Why... Because you're beautiful? Because you're perfect? Because I love you? Because I have for years, and because I need you to know? Because I can't control myself anymore? Because I want you so badly, I'm reduced to asking both Sakura *and* Meilin for advice? I can't explain why! It'd take forever!
"Tomoyo... I, I think I'm in love with you. No, I *know* I am. I have been for a few years, now, and..."
"No... no, you're not... this is a joke... it isn't funny! Please, stop it already, Shaoran! Please!"
Please stop crying... you're breaking my heart... in more ways than one. Please stop, Tomoyo...
"Tomoyo, I..."
"Shaoran, I... please don't do this to me.
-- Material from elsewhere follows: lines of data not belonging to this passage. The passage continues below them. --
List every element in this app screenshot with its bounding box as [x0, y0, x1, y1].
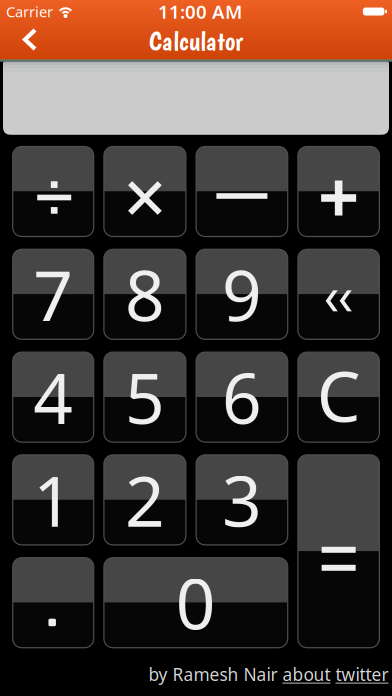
button[interactable]: Plus	[298, 146, 379, 236]
button[interactable]: about	[282, 663, 330, 686]
staticText: 8	[125, 248, 165, 340]
button[interactable]: 1	[13, 455, 94, 545]
button[interactable]: Decimal point	[13, 558, 94, 648]
staticText: Calculator	[149, 25, 243, 57]
staticText: 11:00 AM	[158, 0, 242, 24]
button[interactable]: 4	[13, 352, 94, 442]
button[interactable]: 7	[13, 249, 94, 339]
staticText: 9	[222, 248, 262, 340]
button[interactable]: 9	[196, 249, 288, 339]
button[interactable]: 0	[104, 558, 288, 648]
button[interactable]: Divide	[13, 146, 94, 236]
button[interactable]: 8	[104, 249, 186, 339]
staticText: Carrier	[6, 2, 53, 21]
button[interactable]: Minus	[196, 146, 288, 236]
staticText: 1	[33, 454, 73, 546]
staticText: C	[317, 349, 361, 441]
staticText: 4	[33, 351, 73, 443]
button[interactable]: Backspace	[298, 249, 379, 339]
button[interactable]: 6	[196, 352, 288, 442]
staticText: by Ramesh Nair	[148, 663, 282, 686]
button[interactable]: Equals	[298, 455, 379, 648]
staticText: about	[282, 663, 330, 686]
staticText: 2	[125, 454, 165, 546]
staticText: 5	[125, 351, 165, 443]
staticText	[330, 663, 336, 686]
staticText: 6	[222, 351, 262, 443]
button[interactable]: 3	[196, 455, 288, 545]
staticText: 0	[176, 557, 216, 649]
button[interactable]: Clear	[298, 352, 379, 442]
button[interactable]: Back	[0, 28, 37, 52]
staticText: twitter	[336, 663, 388, 686]
button[interactable]: Multiply	[104, 146, 186, 236]
button[interactable]: twitter	[336, 663, 388, 686]
button[interactable]: 5	[104, 352, 186, 442]
staticText: 7	[33, 248, 73, 340]
staticText: 3	[222, 454, 262, 546]
button[interactable]: 2	[104, 455, 186, 545]
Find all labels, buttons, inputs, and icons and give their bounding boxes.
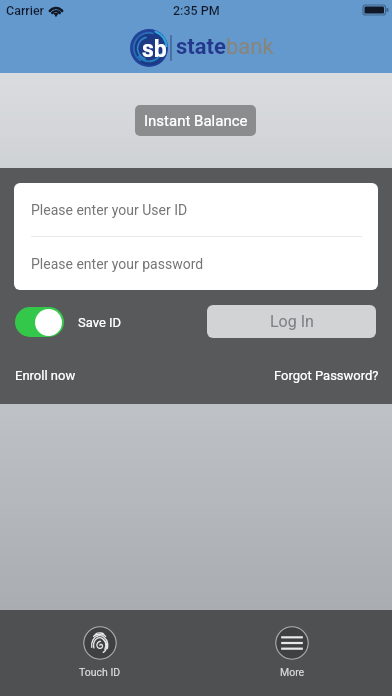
staticText: Instant Balance <box>144 112 248 130</box>
button[interactable]: Log In <box>207 305 376 338</box>
staticText: Please enter your password <box>31 256 204 272</box>
button[interactable]: More <box>247 626 337 678</box>
button[interactable]: Touch ID <box>55 626 145 678</box>
staticText: Carrier <box>6 3 45 18</box>
staticText: sb <box>142 36 167 63</box>
staticText: More <box>280 666 305 678</box>
button[interactable]: Enroll now <box>15 368 76 383</box>
staticText: Save ID <box>78 315 122 330</box>
staticText: 2:35 PM <box>173 3 220 18</box>
button[interactable]: Save ID toggle <box>15 307 64 337</box>
button[interactable]: Please enter your User ID <box>14 183 378 236</box>
button[interactable]: Forgot Password? <box>274 368 379 383</box>
staticText: state <box>176 34 226 60</box>
staticText: Touch ID <box>79 666 121 678</box>
staticText: bank <box>226 34 274 60</box>
staticText: Please enter your User ID <box>31 202 188 218</box>
button[interactable]: Instant Balance <box>135 105 256 136</box>
staticText: Log In <box>270 312 314 331</box>
button[interactable]: Please enter your password <box>14 237 378 290</box>
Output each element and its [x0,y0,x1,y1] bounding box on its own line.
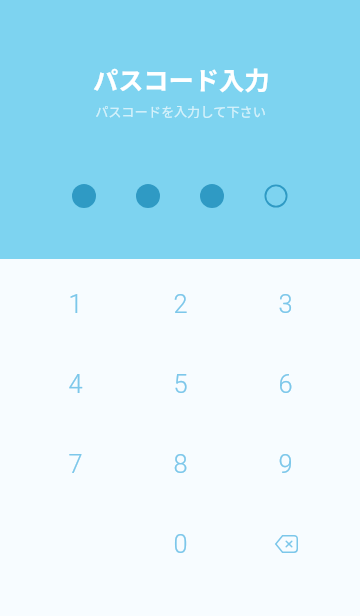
button[interactable]: 6 [233,344,338,424]
button[interactable]: Backspace [233,504,338,584]
staticText: パスコードを入力して下さい [95,102,267,121]
button[interactable]: 1 [23,264,128,344]
staticText: 4 [68,369,83,399]
button[interactable]: 7 [23,424,128,504]
staticText: 7 [68,449,83,479]
button[interactable]: 4 [23,344,128,424]
staticText: パスコード入力 [93,61,270,97]
staticText: 1 [68,289,83,319]
button[interactable]: 0 [128,504,233,584]
button[interactable]: 5 [128,344,233,424]
staticText: 5 [173,369,188,399]
staticText: 9 [278,449,293,479]
button[interactable]: 2 [128,264,233,344]
button[interactable]: 9 [233,424,338,504]
button[interactable]: 3 [233,264,338,344]
staticText: 0 [173,529,188,559]
staticText: 2 [173,289,188,319]
staticText: 3 [278,289,293,319]
button[interactable]: 8 [128,424,233,504]
staticText: 6 [278,369,293,399]
staticText: 8 [173,449,188,479]
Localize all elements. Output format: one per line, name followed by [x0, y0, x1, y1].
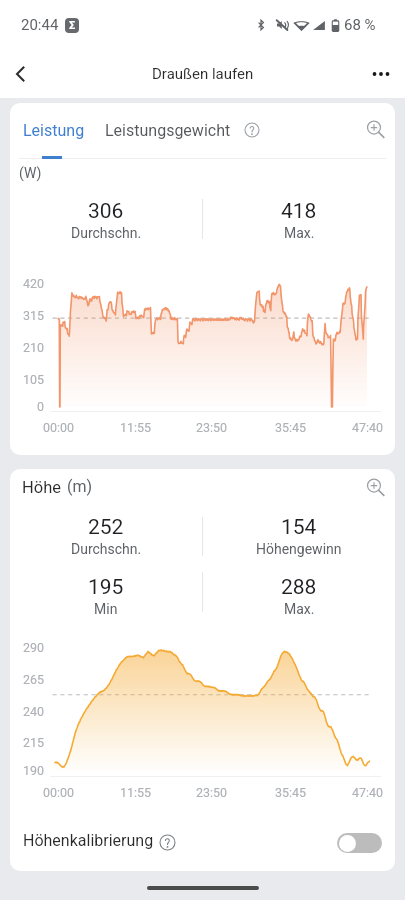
staticText: (m) [67, 477, 93, 496]
button[interactable]: Leistung [23, 121, 85, 140]
staticText: 315 [23, 308, 45, 323]
staticText: 215 [23, 735, 45, 750]
staticText: 195 [88, 575, 124, 600]
staticText: Min [94, 601, 118, 617]
staticText: 68 % [344, 16, 376, 34]
staticText: Draußen laufen [152, 65, 254, 83]
button[interactable]: More options [361, 54, 401, 94]
staticText: 154 [281, 515, 317, 540]
staticText: 20:44 [21, 16, 59, 34]
staticText: Max. [284, 225, 315, 241]
staticText: 306 [88, 199, 124, 224]
staticText: 252 [88, 515, 124, 540]
staticText: 00:00 [43, 420, 75, 435]
staticText: 265 [23, 672, 45, 687]
staticText: 240 [23, 704, 45, 719]
button[interactable]: Höhenkalibrierung [10, 817, 395, 870]
staticText: Durchschn. [71, 225, 142, 241]
staticText: 35:45 [275, 420, 307, 435]
staticText: 418 [281, 199, 317, 224]
staticText: (W) [19, 165, 42, 181]
staticText: Σ [69, 19, 76, 32]
staticText: 420 [23, 276, 45, 291]
staticText: Höhenkalibrierung [23, 831, 154, 850]
staticText: Durchschn. [71, 541, 142, 557]
staticText: 290 [23, 640, 45, 655]
staticText: 210 [23, 340, 45, 355]
staticText: 35:45 [275, 785, 307, 800]
staticText: 11:55 [120, 420, 152, 435]
staticText: 47:40 [352, 420, 384, 435]
staticText: 23:50 [196, 785, 228, 800]
button[interactable]: Zoom in [362, 474, 388, 500]
staticText: 288 [281, 575, 317, 600]
staticText: Höhengewinn [256, 541, 342, 557]
staticText: 00:00 [43, 785, 75, 800]
staticText: 190 [23, 763, 45, 778]
button[interactable]: Back [1, 54, 41, 94]
staticText: 23:50 [196, 420, 228, 435]
button[interactable]: Zoom in [362, 116, 388, 142]
button[interactable]: Leistungsgewicht [105, 121, 231, 140]
staticText: Höhe [22, 478, 62, 497]
staticText: 11:55 [120, 785, 152, 800]
staticText: 105 [23, 372, 45, 387]
button[interactable]: Help [241, 119, 263, 141]
staticText: 47:40 [352, 785, 384, 800]
staticText: Max. [284, 601, 315, 617]
staticText: 0 [37, 399, 45, 414]
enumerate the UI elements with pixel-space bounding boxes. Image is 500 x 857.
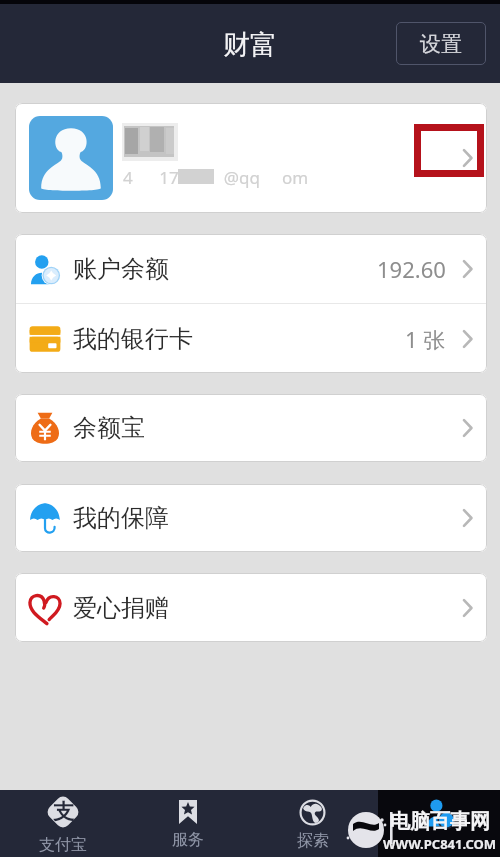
button[interactable]: 我的银行卡 xyxy=(15,304,487,373)
button[interactable]: 服务 xyxy=(125,790,250,857)
staticText: 设置 xyxy=(420,31,462,57)
staticText: 支 xyxy=(53,799,74,825)
button[interactable]: 财富 xyxy=(375,790,500,857)
staticText: 我的保障 xyxy=(73,503,169,533)
staticText: 电脑百事网 xyxy=(390,809,490,834)
staticText: 服务 xyxy=(172,830,204,850)
button[interactable]: 余额宝 xyxy=(15,394,487,462)
staticText: 财富 xyxy=(223,28,277,62)
button[interactable]: 4 172 @qq om xyxy=(15,103,487,213)
staticText: 爱心捐赠 xyxy=(73,593,169,623)
button[interactable]: 爱心捐赠 xyxy=(15,573,487,642)
staticText: 4 172 @qq om xyxy=(123,166,309,189)
staticText: 1 张 xyxy=(405,324,446,354)
staticText: 192.60 xyxy=(377,254,446,284)
staticText: 我的银行卡 xyxy=(73,324,193,354)
staticText: 探索 xyxy=(297,831,329,851)
staticText: WWW.PC841.COM xyxy=(383,835,497,853)
button[interactable]: 探索 xyxy=(250,790,375,857)
button[interactable]: 支 xyxy=(0,790,125,857)
staticText: 余额宝 xyxy=(73,413,145,443)
button[interactable]: 设置 xyxy=(396,22,486,65)
button[interactable]: 账户余额 xyxy=(15,234,487,303)
button[interactable]: 我的保障 xyxy=(15,484,487,552)
staticText: 支付宝 xyxy=(39,835,87,855)
staticText: 账户余额 xyxy=(73,254,169,284)
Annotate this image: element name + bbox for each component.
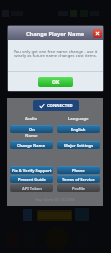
button[interactable]: OK bbox=[38, 77, 73, 87]
button[interactable]: Phone bbox=[57, 166, 100, 174]
staticText: You only get one free name change - use … bbox=[8, 49, 103, 59]
staticText: Present Guide bbox=[18, 177, 46, 182]
button[interactable]: Fix & Verify Support bbox=[10, 166, 53, 174]
button[interactable]: Profile bbox=[57, 184, 100, 192]
staticText: Major Settings bbox=[64, 143, 94, 148]
staticText: English bbox=[71, 127, 86, 132]
staticText: Language bbox=[68, 116, 89, 122]
staticText: Terms of Service bbox=[62, 177, 95, 182]
staticText: Change Name bbox=[17, 143, 46, 148]
button[interactable]: Present Guide bbox=[10, 175, 53, 183]
staticText: Audio bbox=[25, 116, 38, 122]
button[interactable]: English bbox=[57, 125, 100, 133]
staticText: Your Game ID: 0123456 bbox=[7, 197, 103, 202]
button[interactable]: API Token bbox=[10, 184, 53, 192]
staticText: API Token bbox=[22, 186, 42, 191]
button[interactable]: CONNECTED bbox=[33, 100, 79, 111]
button[interactable]: Close bbox=[93, 29, 102, 38]
staticText: Name bbox=[25, 133, 38, 139]
button[interactable]: Major Settings bbox=[57, 141, 100, 149]
button[interactable]: Terms of Service bbox=[57, 175, 100, 183]
staticText: Change Player Name bbox=[26, 30, 85, 38]
button[interactable]: Change Name bbox=[10, 141, 53, 149]
staticText: CONNECTED bbox=[47, 103, 73, 109]
staticText: Fix & Verify Support bbox=[12, 168, 52, 173]
staticText: Profile bbox=[72, 186, 86, 191]
staticText: On bbox=[29, 127, 35, 132]
staticText: OK bbox=[52, 79, 60, 86]
staticText: Phone bbox=[72, 168, 85, 173]
button[interactable]: On bbox=[10, 125, 53, 133]
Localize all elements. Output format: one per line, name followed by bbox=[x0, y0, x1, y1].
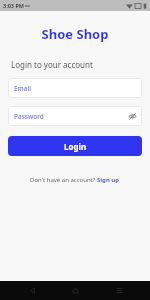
staticText: Password bbox=[14, 112, 44, 121]
staticText: Email bbox=[14, 84, 32, 93]
staticText: Login to your account bbox=[11, 59, 93, 70]
staticText: 3:03 PM bbox=[3, 2, 25, 9]
staticText: Login bbox=[64, 141, 87, 152]
button[interactable]: Login bbox=[8, 136, 142, 156]
button[interactable]: Recent apps bbox=[107, 281, 131, 300]
button[interactable]: Toggle password visibility bbox=[127, 111, 137, 121]
button[interactable]: Sign up bbox=[97, 176, 120, 184]
staticText: Shoe Shop bbox=[0, 25, 150, 43]
button[interactable]: Back bbox=[20, 281, 44, 300]
staticText: Don't have an account? bbox=[30, 176, 97, 184]
button[interactable]: Home bbox=[63, 281, 87, 300]
staticText: Sign up bbox=[97, 176, 120, 184]
button[interactable]: Password bbox=[8, 106, 142, 126]
button[interactable]: Email bbox=[8, 78, 142, 98]
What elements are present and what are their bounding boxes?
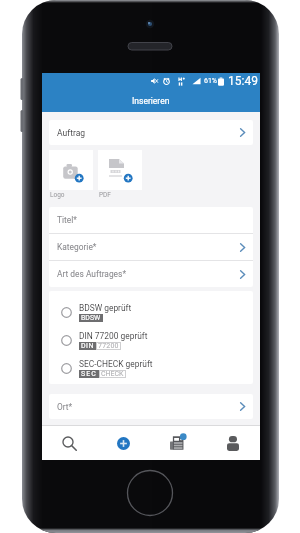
button[interactable]: SEC-CHECK geprüft bbox=[49, 354, 253, 382]
staticText: DIN 77200 geprüft bbox=[79, 331, 148, 341]
staticText: Logo bbox=[50, 191, 65, 199]
staticText: SEC bbox=[81, 370, 97, 378]
staticText: 15:49 bbox=[228, 74, 258, 88]
staticText: DIN bbox=[81, 342, 94, 350]
staticText: Ort* bbox=[57, 402, 73, 412]
staticText: Auftrag bbox=[57, 128, 86, 138]
staticText: Art des Auftrages* bbox=[57, 269, 127, 279]
staticText: Inserieren bbox=[132, 96, 170, 106]
button[interactable]: BDSW geprüft bbox=[49, 298, 253, 326]
staticText: 61% bbox=[204, 77, 217, 85]
button[interactable]: Search bbox=[42, 426, 96, 460]
staticText: BDSW bbox=[81, 314, 101, 322]
staticText: Titel* bbox=[57, 215, 77, 225]
button[interactable]: My ads bbox=[150, 426, 205, 460]
button[interactable]: PDF bbox=[98, 150, 142, 190]
staticText: Kategorie* bbox=[57, 242, 97, 252]
staticText: 77200 bbox=[98, 342, 119, 350]
button[interactable]: Logo bbox=[49, 150, 93, 190]
button[interactable]: Ort* bbox=[49, 394, 253, 419]
button[interactable]: Profile bbox=[205, 426, 260, 460]
button[interactable]: Titel* bbox=[49, 207, 253, 233]
button[interactable]: Art des Auftrages* bbox=[49, 261, 253, 287]
button[interactable]: Auftrag bbox=[49, 120, 253, 145]
button[interactable]: Add bbox=[96, 426, 150, 460]
button[interactable]: Kategorie* bbox=[49, 234, 253, 260]
staticText: BDSW geprüft bbox=[79, 303, 132, 313]
staticText: PDF bbox=[99, 191, 111, 199]
button[interactable]: DIN 77200 geprüft bbox=[49, 326, 253, 354]
staticText: CHECK bbox=[101, 370, 124, 378]
staticText: SEC-CHECK geprüft bbox=[79, 359, 153, 369]
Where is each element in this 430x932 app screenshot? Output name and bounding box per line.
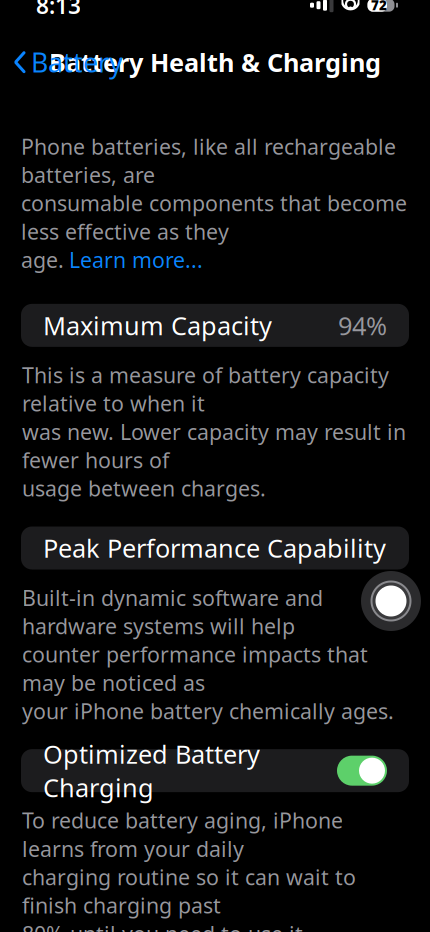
staticText: Battery <box>31 44 123 80</box>
staticText: Built-in dynamic software and hardware s… <box>22 584 323 640</box>
staticText: your iPhone battery chemically ages. <box>22 697 394 725</box>
staticText: counter performance impacts that may be … <box>22 640 368 697</box>
staticText: Battery Health & Charging <box>49 45 381 79</box>
button[interactable]: Optimized Battery Charging <box>21 749 409 792</box>
staticText: charging routine so it can wait to finis… <box>22 863 356 920</box>
staticText: 94% <box>338 308 387 342</box>
staticText: usage between charges. <box>22 474 266 502</box>
staticText: consumable components that become less e… <box>21 189 407 246</box>
staticText: Learn more... <box>69 246 203 274</box>
button[interactable]: Battery <box>0 36 123 88</box>
staticText: To reduce battery aging, iPhone learns f… <box>22 806 343 863</box>
staticText: 80% until you need to use it. <box>22 920 309 932</box>
button[interactable]: Peak Performance Capability <box>21 526 409 570</box>
staticText: Phone batteries, like all rechargeable b… <box>21 132 396 189</box>
button[interactable]: Learn more... <box>69 246 203 274</box>
button[interactable]: Maximum Capacity <box>21 304 409 347</box>
staticText: 72 <box>371 0 387 14</box>
staticText: Peak Performance Capability <box>43 531 386 565</box>
staticText: Maximum Capacity <box>43 308 272 342</box>
staticText: 8:13 <box>36 0 81 20</box>
staticText: was new. Lower capacity may result in fe… <box>22 418 406 474</box>
staticText: age. <box>21 246 64 274</box>
staticText: This is a measure of battery capacity re… <box>22 361 389 418</box>
staticText: Optimized Battery Charging <box>43 737 260 804</box>
button[interactable]: AssistiveTouch <box>361 571 421 631</box>
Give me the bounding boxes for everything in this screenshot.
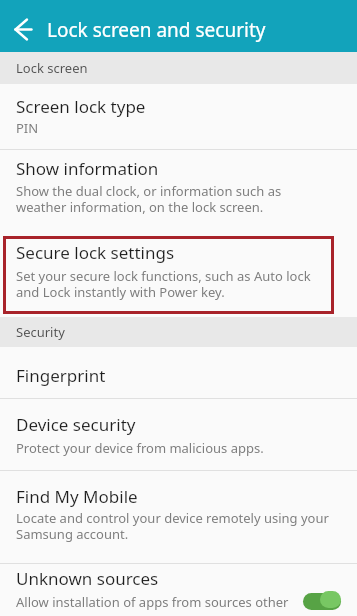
button[interactable]: Unknown sources: [0, 564, 357, 616]
staticText: Locate and control your device remotely …: [16, 509, 329, 527]
staticText: PIN: [16, 119, 39, 137]
button[interactable]: Device security: [0, 399, 357, 470]
staticText: Find My Mobile: [16, 485, 138, 508]
staticText: Show information: [16, 157, 159, 180]
staticText: and Lock instantly with Power key.: [16, 283, 225, 301]
staticText: Set your secure lock functions, such as …: [16, 267, 311, 285]
button[interactable]: [303, 593, 341, 610]
staticText: Protect your device from malicious apps.: [16, 439, 264, 457]
staticText: weather information, on the lock screen.: [16, 198, 264, 216]
staticText: Secure lock settings: [16, 241, 175, 264]
staticText: Fingerprint: [16, 364, 106, 387]
staticText: Samsung account.: [16, 525, 129, 543]
staticText: Show the dual clock, or information such…: [16, 182, 282, 200]
staticText: Screen lock type: [16, 95, 146, 118]
staticText: Allow installation of apps from sources …: [16, 593, 289, 611]
staticText: Security: [16, 323, 65, 341]
button[interactable]: Secure lock settings: [0, 236, 357, 316]
button[interactable]: [9, 16, 35, 43]
button[interactable]: Show information: [0, 150, 357, 236]
button[interactable]: Fingerprint: [0, 347, 357, 398]
button[interactable]: Find My Mobile: [0, 471, 357, 563]
button[interactable]: Screen lock type: [0, 84, 357, 149]
staticText: Device security: [16, 413, 136, 436]
staticText: Lock screen: [16, 59, 88, 77]
staticText: Lock screen and security: [47, 17, 266, 43]
staticText: Unknown sources: [16, 567, 159, 590]
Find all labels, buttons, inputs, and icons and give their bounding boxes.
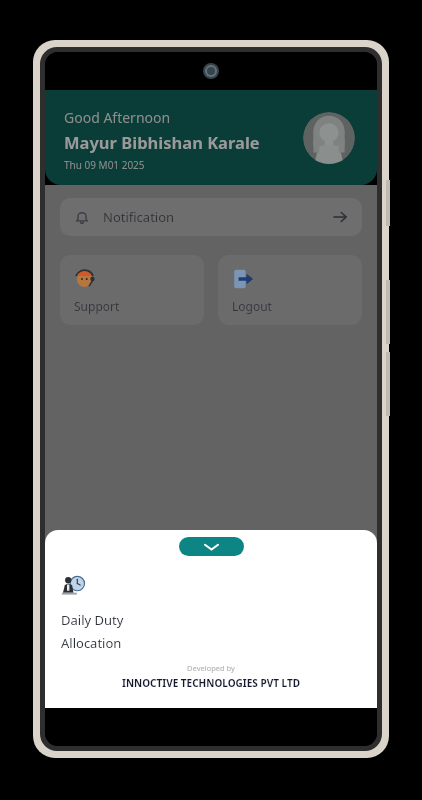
staticText: Allocation <box>61 634 122 652</box>
staticText: Thu 09 M01 2025 <box>64 158 145 172</box>
staticText: INNOCTIVE TECHNOLOGIES PVT LTD <box>45 676 377 690</box>
staticText: Good Afternoon <box>64 108 171 127</box>
staticText: Notification <box>103 208 175 226</box>
button[interactable]: Daily Duty <box>45 573 377 652</box>
staticText: Logout <box>232 298 272 314</box>
staticText: Mayur Bibhishan Karale <box>64 131 260 153</box>
staticText: Support <box>74 298 120 314</box>
button[interactable]: Logout <box>218 255 362 325</box>
button[interactable]: Profile <box>303 112 355 164</box>
button[interactable]: Support <box>60 255 204 325</box>
button[interactable]: Notification <box>60 198 362 236</box>
button[interactable]: Collapse <box>179 537 244 556</box>
staticText: Developed by <box>45 663 377 673</box>
staticText: Daily Duty <box>61 611 124 629</box>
First, out of nowhere, you kiss me, then you tell me you love me?! How could you play with my feelings like this? You said I could trust you! Do you even reali..."
"Reali... realize? Realize what?"
"It's nothing, nevermind. ...Why would you do this? What about Sakura? You love her! And I'm her best friend! Don't you see how wrong that is?!"
"Tomoyo... I know what it seems like, but it's not true. I don't love Sakura, I haven't for a while. She doesn't love me, either..."
"That's not true! You're still together after 15 years! You *must* be in love!"
"I- Tomoyo... how do you feel about me?"
I'll take a chance... after all, this is already turning out to be as bad as it possibly can be. At least I'll know...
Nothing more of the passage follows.